Source records:
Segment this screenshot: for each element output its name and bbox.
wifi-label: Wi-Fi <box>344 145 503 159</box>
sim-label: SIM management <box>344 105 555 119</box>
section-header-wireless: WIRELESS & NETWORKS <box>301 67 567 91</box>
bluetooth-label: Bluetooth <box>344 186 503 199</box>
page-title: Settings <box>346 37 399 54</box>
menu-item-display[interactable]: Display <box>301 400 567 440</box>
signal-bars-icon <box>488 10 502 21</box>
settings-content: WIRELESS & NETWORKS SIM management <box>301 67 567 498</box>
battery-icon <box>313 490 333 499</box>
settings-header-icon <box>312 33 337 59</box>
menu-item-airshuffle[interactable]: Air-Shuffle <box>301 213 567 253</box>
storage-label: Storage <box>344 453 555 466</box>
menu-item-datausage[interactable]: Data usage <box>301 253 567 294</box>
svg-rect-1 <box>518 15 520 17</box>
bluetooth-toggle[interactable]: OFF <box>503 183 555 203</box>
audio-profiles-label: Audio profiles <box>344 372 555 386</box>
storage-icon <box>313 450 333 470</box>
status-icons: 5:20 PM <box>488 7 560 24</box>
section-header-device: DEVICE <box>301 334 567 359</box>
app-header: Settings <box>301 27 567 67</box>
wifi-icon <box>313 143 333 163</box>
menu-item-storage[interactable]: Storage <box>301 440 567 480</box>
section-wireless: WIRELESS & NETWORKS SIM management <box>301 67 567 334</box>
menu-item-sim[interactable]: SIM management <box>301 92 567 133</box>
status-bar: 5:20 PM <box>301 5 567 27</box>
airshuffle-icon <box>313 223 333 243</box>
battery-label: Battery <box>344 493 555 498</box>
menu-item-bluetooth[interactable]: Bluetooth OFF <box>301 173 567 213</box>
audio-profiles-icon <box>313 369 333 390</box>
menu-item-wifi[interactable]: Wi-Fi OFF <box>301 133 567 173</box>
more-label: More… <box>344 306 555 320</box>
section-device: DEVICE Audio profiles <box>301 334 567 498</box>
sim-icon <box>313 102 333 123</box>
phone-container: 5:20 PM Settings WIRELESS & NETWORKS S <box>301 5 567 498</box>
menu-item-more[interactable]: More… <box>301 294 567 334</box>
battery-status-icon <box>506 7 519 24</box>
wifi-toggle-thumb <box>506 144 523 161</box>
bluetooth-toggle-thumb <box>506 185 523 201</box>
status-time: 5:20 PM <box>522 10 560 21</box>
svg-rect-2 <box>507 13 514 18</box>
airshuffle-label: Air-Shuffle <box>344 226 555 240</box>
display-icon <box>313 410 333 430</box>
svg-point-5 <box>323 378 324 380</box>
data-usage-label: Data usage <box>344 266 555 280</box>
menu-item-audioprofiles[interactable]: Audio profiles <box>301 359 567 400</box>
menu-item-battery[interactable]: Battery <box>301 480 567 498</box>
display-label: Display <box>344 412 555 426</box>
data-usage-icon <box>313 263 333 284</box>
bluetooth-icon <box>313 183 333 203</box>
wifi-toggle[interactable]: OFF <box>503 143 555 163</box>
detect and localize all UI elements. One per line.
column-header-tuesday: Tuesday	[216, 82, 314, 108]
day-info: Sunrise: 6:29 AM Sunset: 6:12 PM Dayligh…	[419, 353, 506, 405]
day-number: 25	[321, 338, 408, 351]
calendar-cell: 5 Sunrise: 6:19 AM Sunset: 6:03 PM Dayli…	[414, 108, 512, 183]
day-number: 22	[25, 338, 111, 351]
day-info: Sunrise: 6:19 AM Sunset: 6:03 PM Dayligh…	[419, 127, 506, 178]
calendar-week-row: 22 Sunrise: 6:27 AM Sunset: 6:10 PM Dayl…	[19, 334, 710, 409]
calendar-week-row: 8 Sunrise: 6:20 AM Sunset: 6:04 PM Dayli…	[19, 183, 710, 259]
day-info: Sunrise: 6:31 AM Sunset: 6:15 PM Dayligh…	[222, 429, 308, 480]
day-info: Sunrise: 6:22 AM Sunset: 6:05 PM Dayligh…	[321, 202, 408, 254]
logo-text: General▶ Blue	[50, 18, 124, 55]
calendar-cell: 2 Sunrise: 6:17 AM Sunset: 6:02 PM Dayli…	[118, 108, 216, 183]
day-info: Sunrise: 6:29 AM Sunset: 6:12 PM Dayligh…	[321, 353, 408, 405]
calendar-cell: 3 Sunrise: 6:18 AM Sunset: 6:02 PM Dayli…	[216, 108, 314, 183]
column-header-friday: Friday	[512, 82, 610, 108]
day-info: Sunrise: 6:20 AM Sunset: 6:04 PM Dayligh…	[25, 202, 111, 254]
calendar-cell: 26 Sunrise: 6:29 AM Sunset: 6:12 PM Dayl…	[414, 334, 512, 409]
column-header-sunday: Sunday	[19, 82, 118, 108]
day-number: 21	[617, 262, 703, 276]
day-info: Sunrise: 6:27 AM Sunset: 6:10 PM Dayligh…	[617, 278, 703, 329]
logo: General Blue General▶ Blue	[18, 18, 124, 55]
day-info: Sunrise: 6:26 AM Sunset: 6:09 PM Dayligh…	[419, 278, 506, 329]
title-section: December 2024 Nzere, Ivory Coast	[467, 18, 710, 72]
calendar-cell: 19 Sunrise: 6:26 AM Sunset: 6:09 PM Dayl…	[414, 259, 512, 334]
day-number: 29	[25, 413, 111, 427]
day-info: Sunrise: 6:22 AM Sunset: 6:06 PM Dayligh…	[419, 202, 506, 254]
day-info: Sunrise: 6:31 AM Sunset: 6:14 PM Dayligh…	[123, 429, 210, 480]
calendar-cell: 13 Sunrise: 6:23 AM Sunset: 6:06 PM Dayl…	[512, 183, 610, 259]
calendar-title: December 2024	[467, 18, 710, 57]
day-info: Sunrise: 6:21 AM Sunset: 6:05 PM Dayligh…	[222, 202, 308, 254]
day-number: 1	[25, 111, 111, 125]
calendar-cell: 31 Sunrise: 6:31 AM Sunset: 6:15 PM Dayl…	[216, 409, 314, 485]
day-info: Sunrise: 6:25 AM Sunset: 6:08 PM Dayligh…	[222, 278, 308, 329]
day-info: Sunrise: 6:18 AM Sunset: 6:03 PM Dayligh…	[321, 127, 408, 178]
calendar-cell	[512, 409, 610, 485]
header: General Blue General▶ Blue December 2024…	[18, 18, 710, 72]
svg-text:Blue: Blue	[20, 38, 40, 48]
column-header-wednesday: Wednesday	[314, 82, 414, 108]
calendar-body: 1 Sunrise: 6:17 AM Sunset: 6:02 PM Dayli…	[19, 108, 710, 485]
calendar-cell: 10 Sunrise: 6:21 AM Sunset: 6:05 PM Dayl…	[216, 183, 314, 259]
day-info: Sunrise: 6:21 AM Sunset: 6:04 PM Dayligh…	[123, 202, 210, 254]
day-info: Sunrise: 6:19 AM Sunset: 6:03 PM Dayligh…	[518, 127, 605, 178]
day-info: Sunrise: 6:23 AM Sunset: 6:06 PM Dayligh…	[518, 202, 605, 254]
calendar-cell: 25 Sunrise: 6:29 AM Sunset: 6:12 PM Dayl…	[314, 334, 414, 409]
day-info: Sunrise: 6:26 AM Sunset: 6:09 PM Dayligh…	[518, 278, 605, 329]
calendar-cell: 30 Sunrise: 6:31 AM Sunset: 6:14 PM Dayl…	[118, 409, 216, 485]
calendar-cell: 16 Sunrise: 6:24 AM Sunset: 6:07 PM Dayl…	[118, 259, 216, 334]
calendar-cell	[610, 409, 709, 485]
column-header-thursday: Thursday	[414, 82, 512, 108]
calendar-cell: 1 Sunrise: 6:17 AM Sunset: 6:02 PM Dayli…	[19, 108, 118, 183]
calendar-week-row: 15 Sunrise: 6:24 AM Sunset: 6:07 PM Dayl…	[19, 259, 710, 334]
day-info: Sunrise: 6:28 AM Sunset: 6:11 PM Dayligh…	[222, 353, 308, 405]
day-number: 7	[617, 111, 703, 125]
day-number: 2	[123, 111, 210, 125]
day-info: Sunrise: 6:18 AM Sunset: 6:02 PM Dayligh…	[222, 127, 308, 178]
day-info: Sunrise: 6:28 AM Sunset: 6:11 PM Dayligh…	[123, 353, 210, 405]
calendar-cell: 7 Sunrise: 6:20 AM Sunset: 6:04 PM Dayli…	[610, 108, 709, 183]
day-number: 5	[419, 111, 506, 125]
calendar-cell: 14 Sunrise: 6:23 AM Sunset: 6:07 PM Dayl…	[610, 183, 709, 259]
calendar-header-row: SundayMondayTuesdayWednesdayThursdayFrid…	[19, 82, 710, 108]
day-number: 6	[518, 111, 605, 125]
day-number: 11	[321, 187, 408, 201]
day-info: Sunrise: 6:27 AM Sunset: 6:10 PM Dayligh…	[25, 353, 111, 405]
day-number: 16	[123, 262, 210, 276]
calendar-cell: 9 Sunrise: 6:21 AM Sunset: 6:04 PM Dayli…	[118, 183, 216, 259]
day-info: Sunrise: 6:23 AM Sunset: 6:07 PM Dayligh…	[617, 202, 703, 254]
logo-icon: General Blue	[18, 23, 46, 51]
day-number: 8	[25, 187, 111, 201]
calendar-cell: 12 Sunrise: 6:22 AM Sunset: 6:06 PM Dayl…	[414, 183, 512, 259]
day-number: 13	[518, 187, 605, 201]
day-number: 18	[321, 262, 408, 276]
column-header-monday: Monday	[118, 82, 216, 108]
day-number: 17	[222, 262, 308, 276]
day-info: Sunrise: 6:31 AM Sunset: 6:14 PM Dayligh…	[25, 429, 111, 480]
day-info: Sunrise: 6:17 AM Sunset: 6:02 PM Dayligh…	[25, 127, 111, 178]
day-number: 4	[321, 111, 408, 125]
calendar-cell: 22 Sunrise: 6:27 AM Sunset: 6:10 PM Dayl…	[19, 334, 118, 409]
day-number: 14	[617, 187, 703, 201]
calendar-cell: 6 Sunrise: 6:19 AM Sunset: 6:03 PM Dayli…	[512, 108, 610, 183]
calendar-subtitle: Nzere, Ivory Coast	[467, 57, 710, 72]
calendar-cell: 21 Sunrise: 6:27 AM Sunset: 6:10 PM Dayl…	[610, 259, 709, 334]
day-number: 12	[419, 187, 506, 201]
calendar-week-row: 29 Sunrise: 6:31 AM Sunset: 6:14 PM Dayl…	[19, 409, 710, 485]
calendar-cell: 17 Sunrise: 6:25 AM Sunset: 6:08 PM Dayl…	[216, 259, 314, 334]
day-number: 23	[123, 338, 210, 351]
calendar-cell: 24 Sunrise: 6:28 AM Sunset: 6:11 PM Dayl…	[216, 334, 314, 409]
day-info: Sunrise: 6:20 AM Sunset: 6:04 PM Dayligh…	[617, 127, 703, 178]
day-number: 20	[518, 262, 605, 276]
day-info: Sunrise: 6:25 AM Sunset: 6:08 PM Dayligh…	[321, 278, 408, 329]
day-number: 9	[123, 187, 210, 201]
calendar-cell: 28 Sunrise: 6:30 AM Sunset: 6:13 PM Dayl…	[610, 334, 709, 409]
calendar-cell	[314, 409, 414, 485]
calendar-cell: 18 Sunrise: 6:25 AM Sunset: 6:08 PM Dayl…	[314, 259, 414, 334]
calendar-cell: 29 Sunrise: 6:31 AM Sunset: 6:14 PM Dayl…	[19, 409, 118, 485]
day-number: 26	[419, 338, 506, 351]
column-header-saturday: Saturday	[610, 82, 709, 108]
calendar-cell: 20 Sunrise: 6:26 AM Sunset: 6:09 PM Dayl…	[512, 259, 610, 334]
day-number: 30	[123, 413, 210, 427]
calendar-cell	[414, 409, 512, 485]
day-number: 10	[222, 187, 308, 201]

**WHAT IS NEEDED**:
Determine how many lines of the data contain "logo" and give nothing but that number.

**WRITTEN ANSWER**:
3